5
Là où les journées duraient approximativement vingt-quatre heures, Sparta se levait quinze minutes avant le soleil. Ailleurs, elle avait des difficultés à dormir ne fût-ce qu’un instant.
Blake faisait parfois la grasse matinée, ce qui suscitait autant d’incompréhension que d’envie de la part de la jeune femme. Mais elle s’y était accoutumée et ne fut pas surprise outre mesure de constater qu’il ne venait pas la rejoindre pour prendre son petit déjeuner avec elle.
Elle fut plus étonnée à midi. Blake avait bien trop d’appétit pour sauter deux repas d’affilée.
Le commandant était absent, lui aussi. Le jeune serveur blond ignorait où se trouvait M. Redfield – avez-vous terminé la salade, inspecteur ? La jeune serveuse blonde ne pouvait entrer dans les détails mais affirmait que le commandant reviendrait bientôt – vous ne voulez vraiment pas goûter ce vin, mademoiselle ?
Ici, les règles n’étaient pas écrites mais évidentes. Les invités s’occupaient de leurs affaires et tous s’occupaient des affaires de Sparta.
Quand à la fin de ce repas trop copieux on lui servit un arabica à la torréfaction absolument parfaite, elle le but sans enthousiasme.
Puis elle monta jusqu’à la chambre de Blake et s’arrêta derrière la porte, pour écouter…
…les gargouillis des vieilles canalisations encastrées dans les parois, le fracas des ustensiles de cuisine au rez-de-chaussée et les voix des marmitons qui parlaient de choses sans importance.

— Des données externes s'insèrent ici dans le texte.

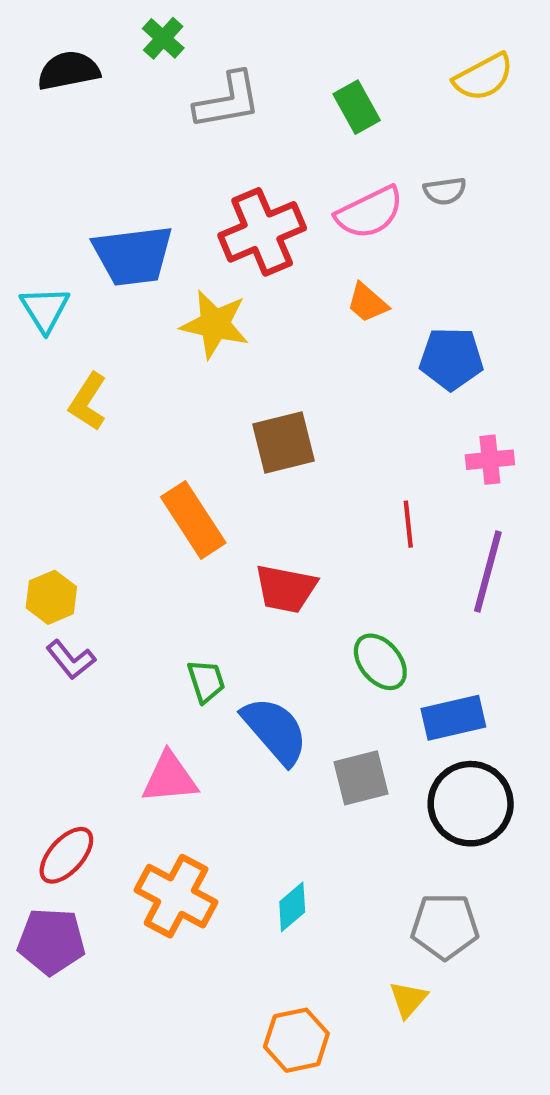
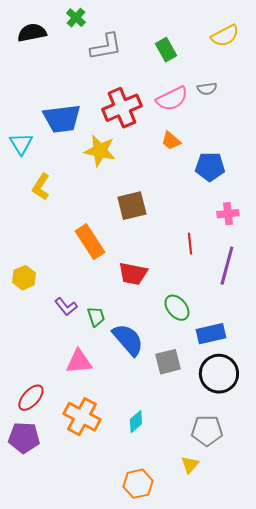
purple L-shape: (71, 660) -> (66, 307), moved

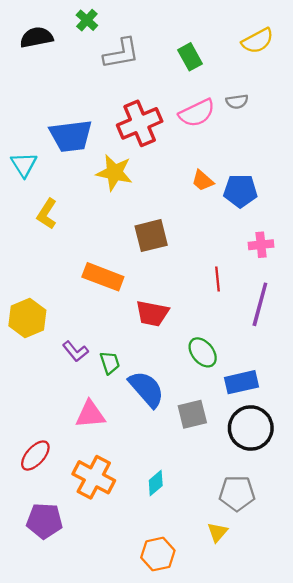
orange trapezoid: (171, 141) -> (203, 181), moved
orange rectangle: (90, 242) -> (103, 277), turned -36
yellow hexagon: (24, 278) -> (27, 318), size x1.4
purple pentagon: (24, 438) -> (45, 521), moved

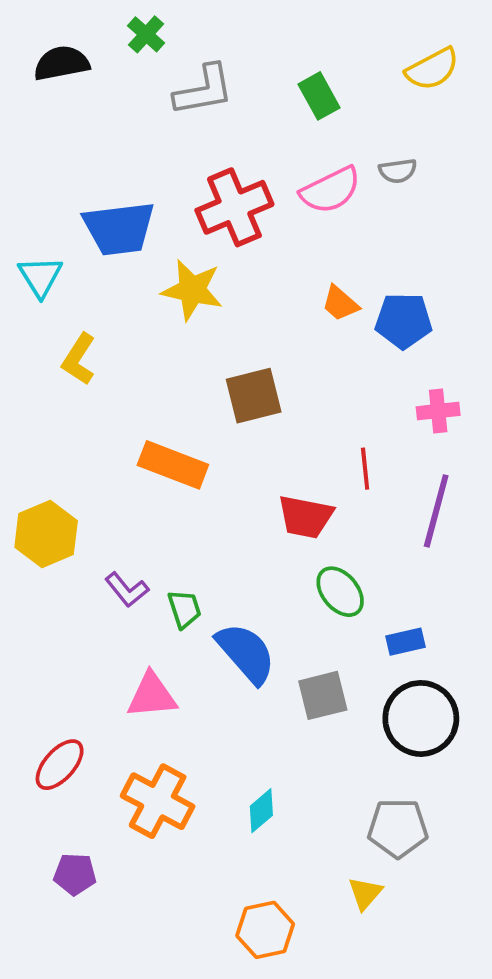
red trapezoid: (152, 313) -> (306, 517), moved
blue rectangle: (242, 382) -> (405, 642), size x0.7
purple pentagon: (45, 521) -> (75, 874), size x0.7

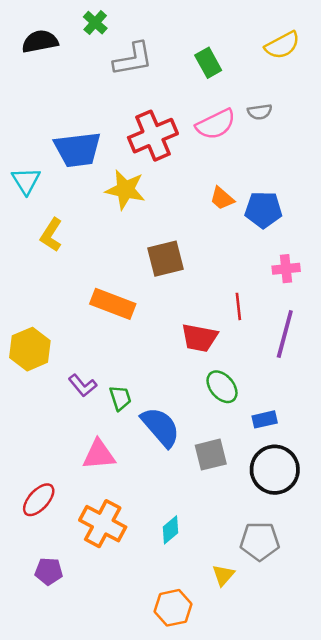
yellow triangle: (365, 893) -> (223, 575), moved

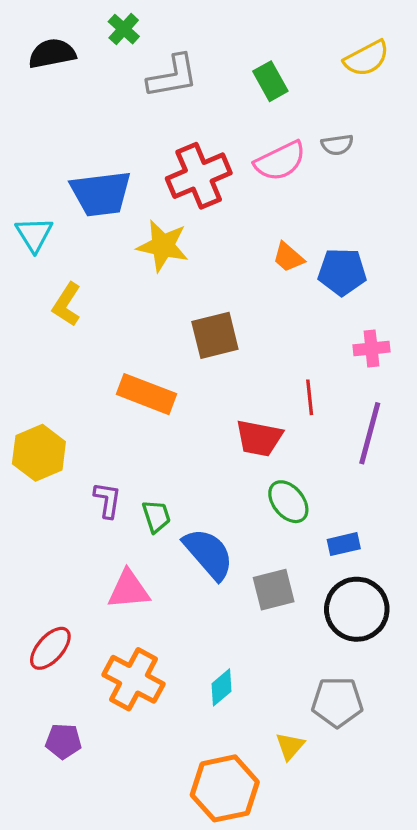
purple L-shape: (83, 385) -> (107, 500), turned -132
orange hexagon: (173, 608) -> (225, 788), size x1.4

L’étroite fenêtre de la pièce devait être ouverte car elle entendait des courants d’air agiter les rideaux et des oiseaux pépier dans les arbres du parc, quelques moineaux qui tardaient à migrer vers le sud. Sur le toit, une des ardoises s’effritait. Agressée par les éléments et dilatée par le soleil, elle avait perdu son intégrité cristalline et se fragmentait en grains minuscules qui roulaient vers le bas de la toiture pentue pour tomber en tintant dans le chéneau de cuivre à l’aplomb de la fenêtre de la chambre de Blake.
Elle ne pouvait cependant entendre ce dernier. Il ne dormait pas, il ne cherchait rien dans la penderie et il n’était pas allé dans la salle de bains pour se raser ou se brosser les dents.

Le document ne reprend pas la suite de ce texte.